Use case: Monitoring and alerting for system health with Prometheus and Grafana

In this use case, we focus on monitoring the system’s CPU, memory, and disk usage as part of a monitoring setup. This example is based on the Grafana Prometheus Alerting Demo, which collects and visualizes system metrics via Prometheus and Grafana.

Your team is responsible for ensuring the health of your servers, and you want to leverage advanced alerting features in Grafana to:

Set who should receive an alert notification based on query value.
Suppress alerts based on query value.
Integrate alert rules into visualizations for better context.

Scenario

In the provided demo setup, you’re monitoring:

CPU Usage.
Memory Consumption.

You have a mixture of critical alerts (e.g., CPU usage over 75%) and warning alerts (e.g., memory usage over 60%).

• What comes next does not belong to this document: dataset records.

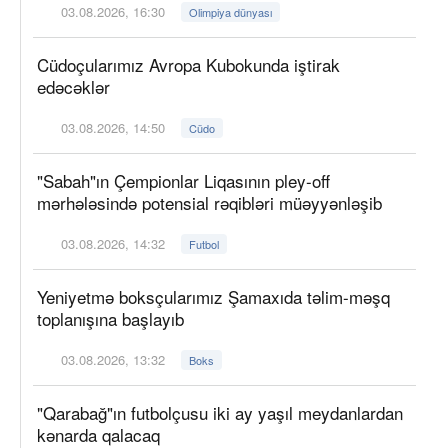
03.08.2026, 16:30
Olimpiya dünyası
Cüdoçularımız Avropa Kubokunda iştirak
edəcəklər
03.08.2026, 14:50
Cüdo
"Sabah"ın Çempionlar Liqasının pley-off
mərhələsində potensial rəqibləri müəyyənləşib
03.08.2026, 14:32
Futbol
Yeniyetmə boksçularımız Şamaxıda təlim-məşq
toplanışına başlayıb
03.08.2026, 13:32
Boks
"Qarabağ"ın futbolçusu iki ay yaşıl meydanlardan
kənarda qalacaq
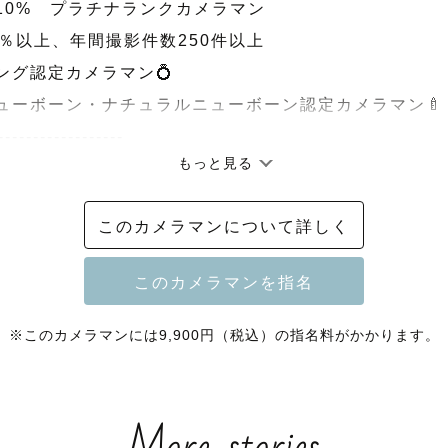
10%　プラチナランクカメラマン

％以上、年間撮影件数250件以上

ング認定カメラマン💍

ューボーン・ナチュラルニューボーン認定カメラマン🍼

------------------

もっと見る
このカメラマンについて詳しく
て！ラブグラフカメラマンの　みんち　です。

ラマンの中から私のページをご覧いただきありがとうご
日も何気ない日常も、幸せな非日常に』をモットーに、

※このカメラマンには9,900円（税込）の指名料がかかります。
わず笑顔になる、幸せな写真をお届けします🫧

人生を歩みはじめた日から
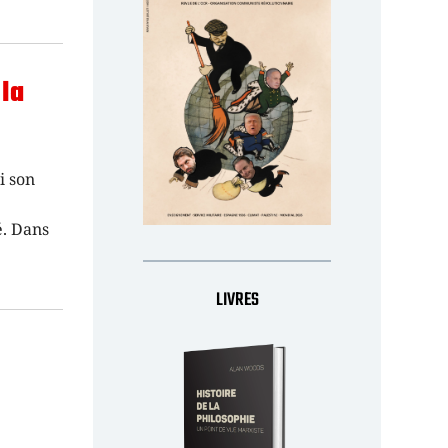
 la
i son
é. Dans
LIVRES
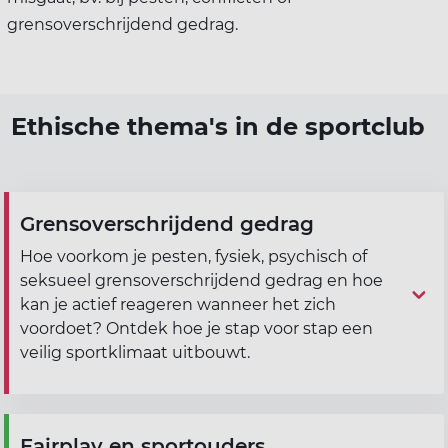
grensoverschrijdend gedrag.
Ethische thema's in de sportclub
Grensoverschrijdend gedrag
Hoe voorkom je pesten, fysiek, psychisch of
seksueel grensoverschrijdend gedrag en hoe
kan je actief reageren wanneer het zich
voordoet? Ontdek hoe je stap voor stap een
veilig sportklimaat uitbouwt.
Fairplay en sportouders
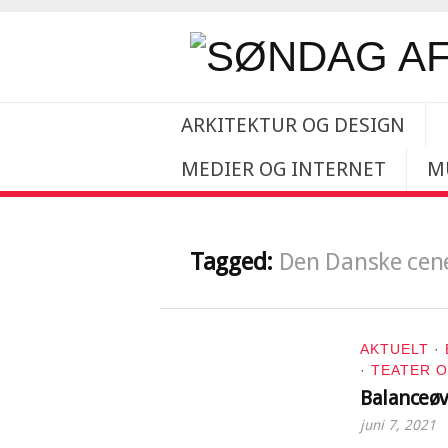
ARKITEKTUR OG DESIGN
MEDIER OG INTERNET
M
Tagged:
Den Danske cen
AKTUELT
·
·
TEATER 
Balanceøv
juni 7, 2021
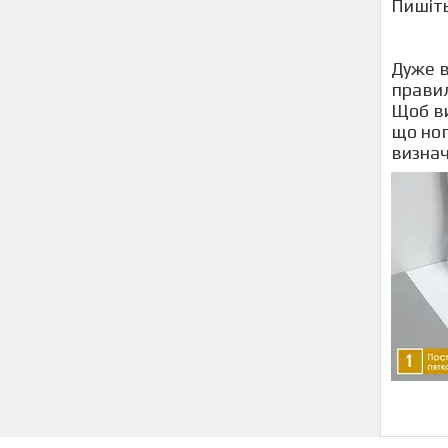
Пишіть
Дуже в
прав
Щоб ви
що ног
визнач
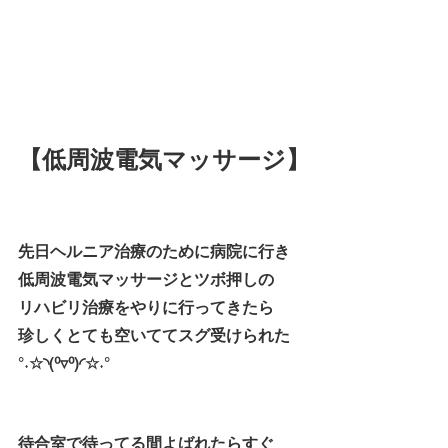
【低周波電気マッサージ】
先日ヘルニア治療のために病院に行き
低周波電気マッサージとツボ押しの
リハビリ治療をやりに行ってきたら
珍しくとても空いててスグ受けられた
°˖☆◝(⁰▿⁰)◜☆˖°
待合室で待ってる間よばれたらすぐ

At times, you also have scheduled maintenance windows, where you might temporarily suppress certain alerts during planned downtime.

Create a visualization to monitor metrics

To keep track of these metrics and understand system behavior across different environments, you can set up a visualization for CPU usage and memory consumption. This will make it easier to see how the system is performing and how alerts are distributed based on the environment label, including during scheduled maintenance windows.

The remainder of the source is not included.